We can’t say for certainty this won’t happen. But we can’t say for certain it will either. It does seem that any advertising for material being sold, about moving out of the LGBTQ lifestyle would be illegal, even someone’s personal story, Ads about self help books on the subject could be illegal. Where is the line drawn?
What is confusing to some of us average Joe/Jane’s is, why do you have to ban advertising a service which isn’t illegal? There are probably plenty of advertisements many people don’t like, but we have to endure them. Truthfully, it would be nice to ban ALL advertisements sometimes, right? But it’s almost a necessary evil in order to be made aware of things we DO want and where to get them.

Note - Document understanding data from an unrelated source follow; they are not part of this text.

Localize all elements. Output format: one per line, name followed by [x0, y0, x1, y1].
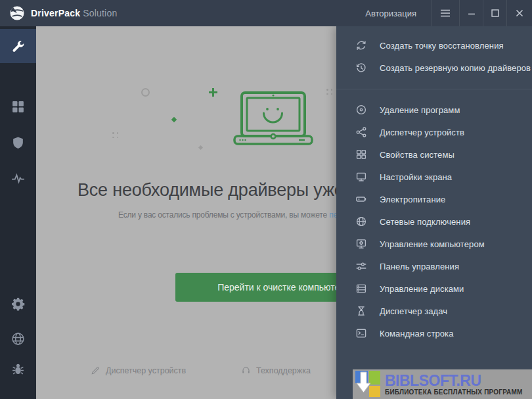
headset-icon [241, 365, 251, 375]
command-prompt-icon [355, 327, 367, 339]
watermark-subtitle: БИБЛИОТЕКА БЕСПЛАТНЫХ ПРОГРАММ [385, 388, 523, 396]
menu-item-task-manager[interactable]: Диспетчер задач [336, 300, 532, 322]
menu-separator [336, 89, 532, 89]
sidebar [0, 26, 36, 399]
deco-plus [209, 88, 217, 97]
system-properties-icon [355, 149, 367, 160]
restore-point-icon [355, 39, 367, 51]
title-bar: DriverPackSolution Авторизация [0, 0, 532, 26]
deco-dots [326, 89, 332, 95]
device-manager-icon [355, 126, 367, 138]
menu-item-network-connections[interactable]: Сетевые подключения [336, 210, 532, 233]
disk-management-icon [355, 283, 367, 294]
sidebar-item-diagnostics[interactable] [0, 161, 36, 195]
maximize-icon [489, 7, 501, 20]
network-connections-icon [355, 216, 367, 227]
wrench-icon [11, 39, 25, 53]
computer-management-icon [355, 238, 367, 250]
menu-item-uninstall-programs[interactable]: Удаление программ [336, 99, 532, 121]
driver-backup-icon [355, 62, 367, 74]
system-tools-menu: Создать точку восстановления Создать рез… [336, 26, 532, 399]
deco-dots [112, 132, 118, 138]
sidebar-item-security[interactable] [0, 126, 36, 160]
close-icon [514, 7, 525, 20]
globe-icon [11, 332, 25, 346]
app-title-light: Solution [83, 8, 117, 18]
bug-icon [11, 362, 25, 376]
sidebar-item-software[interactable] [0, 89, 36, 124]
pulse-icon [11, 172, 25, 185]
watermark-title: BIBLSOFT.RU [385, 373, 523, 388]
minimize-button[interactable] [459, 0, 483, 26]
driverpack-window: DriverPackSolution Авторизация [0, 0, 532, 399]
menu-item-restore-point[interactable]: Создать точку восстановления [336, 34, 532, 57]
grid-icon [11, 100, 25, 114]
maximize-button[interactable] [483, 0, 506, 26]
minimize-icon [466, 7, 477, 20]
footer-support-link[interactable]: Техподдержка [241, 365, 311, 375]
power-options-icon [355, 193, 367, 205]
display-settings-icon [355, 171, 367, 183]
pencil-icon [91, 365, 100, 375]
menu-item-device-manager[interactable]: Диспетчер устройств [336, 121, 532, 143]
watermark-banner: BIBLSOFT.RU БИБЛИОТЕКА БЕСПЛАТНЫХ ПРОГРА… [353, 369, 532, 399]
menu-item-power-options[interactable]: Электропитание [336, 188, 532, 210]
menu-item-driver-backup[interactable]: Создать резервную копию драйверов [336, 57, 532, 79]
task-manager-icon [355, 305, 367, 317]
deco-diamond-gray [198, 145, 203, 150]
menu-item-computer-management[interactable]: Управление компьютером [336, 233, 532, 255]
sidebar-item-drivers[interactable] [0, 29, 36, 63]
laptop-smile-icon [231, 88, 317, 149]
uninstall-programs-icon [355, 104, 367, 116]
menu-item-command-prompt[interactable]: Командная строка [336, 322, 532, 344]
authorization-button[interactable]: Авторизация [365, 9, 416, 18]
close-button[interactable] [506, 0, 532, 26]
footer-link-label: Диспетчер устройств [106, 366, 186, 375]
menu-item-system-properties[interactable]: Свойства системы [336, 143, 532, 166]
deco-diamond-green [171, 117, 177, 122]
menu-item-disk-management[interactable]: Управление дисками [336, 277, 532, 300]
download-arrow-logo [354, 370, 383, 398]
gear-icon [11, 297, 25, 311]
footer-device-manager-link[interactable]: Диспетчер устройств [91, 365, 186, 375]
hamburger-menu-button[interactable] [431, 0, 459, 26]
driverpack-logo-icon [9, 5, 25, 21]
menu-item-display-settings[interactable]: Настройки экрана [336, 166, 532, 188]
shield-icon [11, 136, 25, 150]
app-title: DriverPackSolution [31, 8, 117, 18]
sidebar-item-settings[interactable] [0, 287, 36, 321]
sidebar-item-bug-report[interactable] [0, 352, 36, 386]
sidebar-item-language[interactable] [0, 321, 36, 356]
subtext-prefix: Если у вас остались проблемы с устройств… [118, 210, 329, 220]
hamburger-icon [438, 7, 453, 20]
app-title-bold: DriverPack [31, 8, 80, 18]
footer-link-label: Техподдержка [256, 366, 311, 375]
menu-item-control-panel[interactable]: Панель управления [336, 255, 532, 277]
deco-ring [141, 88, 150, 97]
control-panel-icon [355, 260, 367, 272]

One would think, if something is legal, it should be able to be advertised. And as far as therapy services goes, there are plenty of opinions on various methods and whether they are helpful or harmful. Therapies such as cognitive behavioral therapy, hypnosis, and electroshock therapy, have been in question for years. Are they helpful, harmful, or hoaxes is still questioned by many. There are also varies types of medications, exercise routines, diets, etc which are questionable. Where do we stop regulation of advertisement for questionable, but legal services and products? The scarier question becomes, who decides?
We’ll keep the commentary to a minimum on this, the point was to bring out facts and truth to what seemed like a dramatized situation. I guess whether it was really dramatized or not remains to be seen.